> Source material
§ §

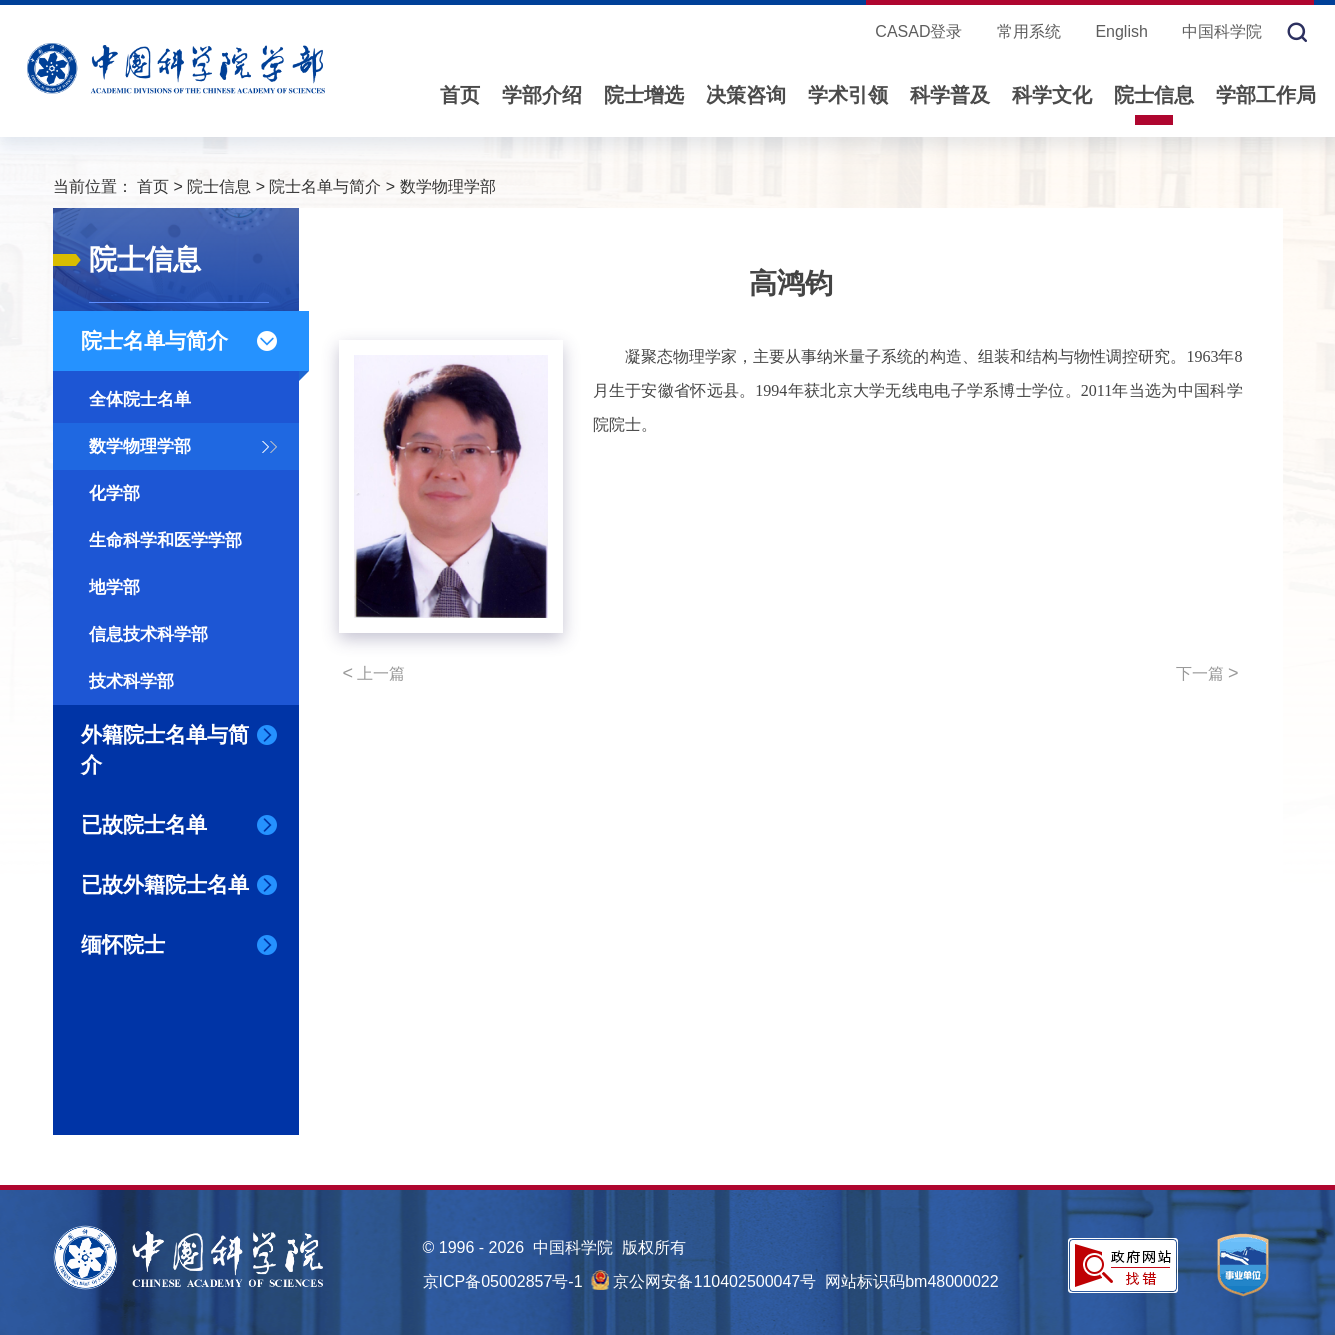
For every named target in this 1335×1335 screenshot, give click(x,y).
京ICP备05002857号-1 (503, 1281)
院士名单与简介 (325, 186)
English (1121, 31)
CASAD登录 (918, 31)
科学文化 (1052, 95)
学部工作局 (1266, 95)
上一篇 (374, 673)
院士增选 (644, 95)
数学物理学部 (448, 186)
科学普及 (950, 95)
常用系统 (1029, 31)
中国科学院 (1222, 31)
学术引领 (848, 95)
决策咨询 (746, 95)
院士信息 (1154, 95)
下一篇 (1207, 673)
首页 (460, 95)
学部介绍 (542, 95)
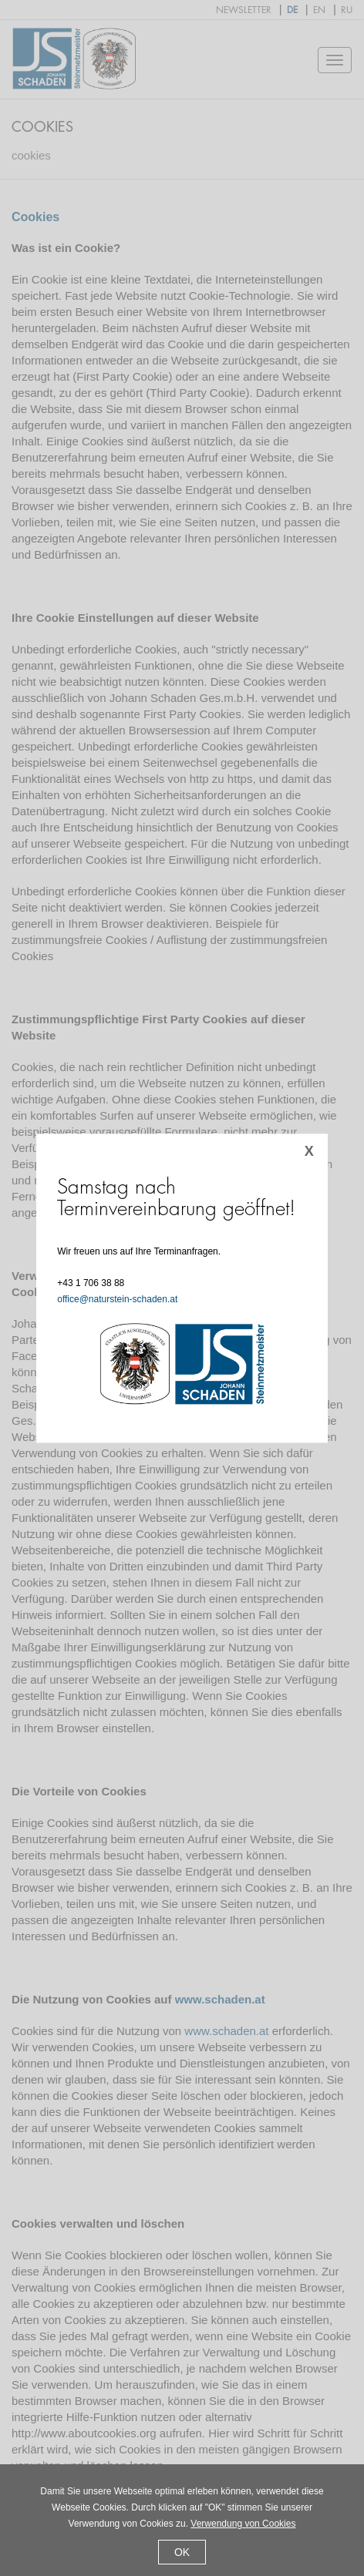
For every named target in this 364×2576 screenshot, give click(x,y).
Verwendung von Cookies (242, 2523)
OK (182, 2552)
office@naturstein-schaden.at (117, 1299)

§ §

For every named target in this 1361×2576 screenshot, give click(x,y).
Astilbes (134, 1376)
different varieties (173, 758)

§ §

In the entries above, which lines run from the one with "院士名单与简介 (325, 186)" up to and including the one with "office@naturstein-schaden.at (117, 1299)"? Write them out exactly, without the pictures.

> Result for this task
院士名单与简介 (325, 186)
English (1121, 31)
CASAD登录 (918, 31)
科学文化 (1052, 95)
学部工作局 (1266, 95)
上一篇 (374, 673)
院士增选 (644, 95)
数学物理学部 (448, 186)
科学普及 (950, 95)
常用系统 (1029, 31)
中国科学院 (1222, 31)
学术引领 (848, 95)
决策咨询 (746, 95)
院士信息 (1154, 95)
下一篇 (1207, 673)
首页 (460, 95)
学部介绍 (542, 95)
For every named target in this 364×2576 screenshot, give click(x,y).
Verwendung von Cookies (242, 2523)
OK (182, 2552)
office@naturstein-schaden.at (117, 1299)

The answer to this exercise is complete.